The Vox article on Helicopter Story dropped at about the same time as I finished Delayed Rays. I do not think that a coincidence. Yang appears in the article, justifying their paranoid stance on the story. What came to my mind, instead, was their muted non-apology earlier this April, which seemed to put all the blame on the prickliness of the story and the negligence of the editors. The words, which seemed plucked from the playbooks of the great publishing-house machines, deeply stung me. When I began this essay, another non-apology surfaced, this time laden with tried-and-tested meanderings: I-am-sorry-this-happened-to-you, I-am-sorry-if-I've-hurt-you. Words decanted from the regulating valves of voices in power. I wonder how easy it was to write these words, and, simultaneously, how difficult it must have seemed to the writer.
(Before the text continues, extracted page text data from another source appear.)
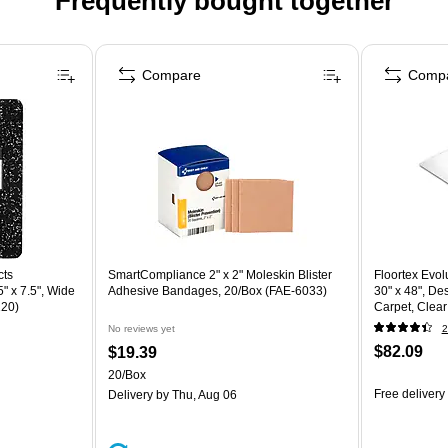
Frequently bought together
Compare
Comp
cts
SmartCompliance 2" x 2" Moleskin Blister
Floortex Evol
" x 7.5", Wide
Adhesive Bandages, 20/Box (FAE-6033)
30" x 48", De
220)
Carpet, Clea
(ECO113048
No reviews yet
2
$82.09
$19.39
20/Box
Free delivery
Delivery
by Thu, Aug 06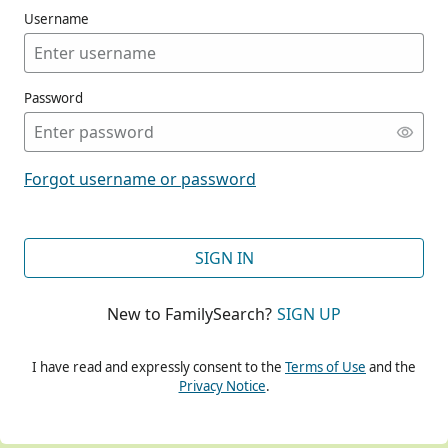
Username
Password
CONT
Forgot username or password
CONT
SIGN IN
New to FamilySearch?
SIGN UP
CONT
I have read and expressly consent to the
Terms of Use
and the
Privacy Notice
.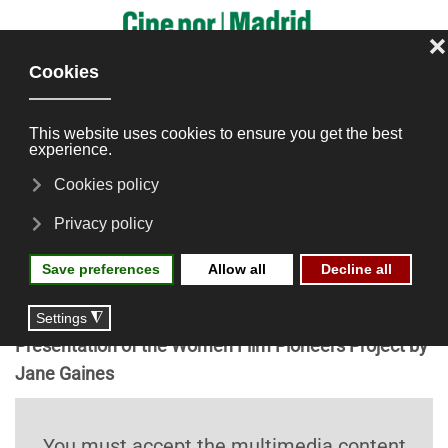
Skip to main content
Silent Cinema by Women
Across Continents: The
U.S., Europe, Latin America
and Asia
Presentation of the Women Film Pioneers Project by
Jane Gaines
You must accept the multimedia content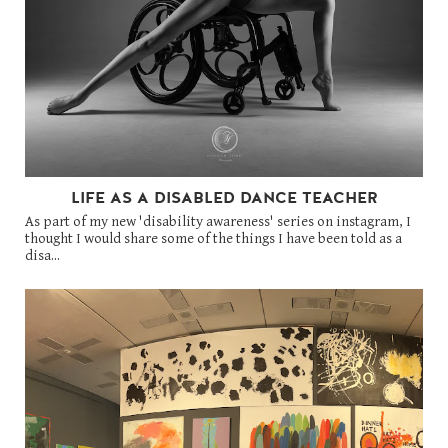
LIFE AS A DISABLED DANCE TEACHER
As part of my new 'disability awareness' series on instagram, I
thought I would share some of the things I have been told as a
disa...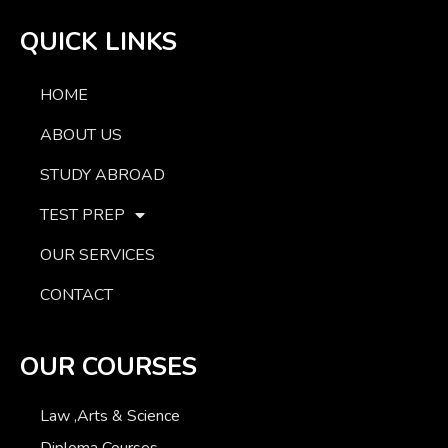
QUICK LINKS
HOME
ABOUT US
STUDY ABROAD
TEST PREP
OUR SERVICES
CONTACT
OUR COURSES
Law ,Arts & Science
Diploma Courses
One is expected to write a certain way when one occupies a position of responsibility. Sometimes this is demanded by one's publicists. But on the Wild West of Twitter, it is quite likely that all fetters in our writing are our own.

I think there is something in the brain that gets to you when your voice starts to become very loud, and that that something is very, very dangerous. And every outward gesture belies an equal gesture inwards.

In Delayed Rays, Anna May Wong grapples with being a woman in two worlds: ostracised by her Chinese contemporaries and haplessly exoticised by the American machinery of fame she so desires to occupy. There are roles she must play to ensure her survival, hideously racist ones, but paying ones nonetheless. Raised in Los Angeles she is unable to speak a word of Chinese, and must have the comments of the press translated to her via a hotel receptionist. In her proximity to power she becomes mute to the people she is supposed to empower. Taking the novel as a whole, I want to believe that Koe's writing betrays a deep anxiety about the positionality she's come to occupy. When one writes for a certain audience, one takes on certain mutenesses. Unlike the works of many other Singaporean writers with international publishing deals, Delayed Rays does not mention Singapore at all. On Koe's Wikipedia, she is described as a Singaporean-American. I do not think that this is an unjustified thing.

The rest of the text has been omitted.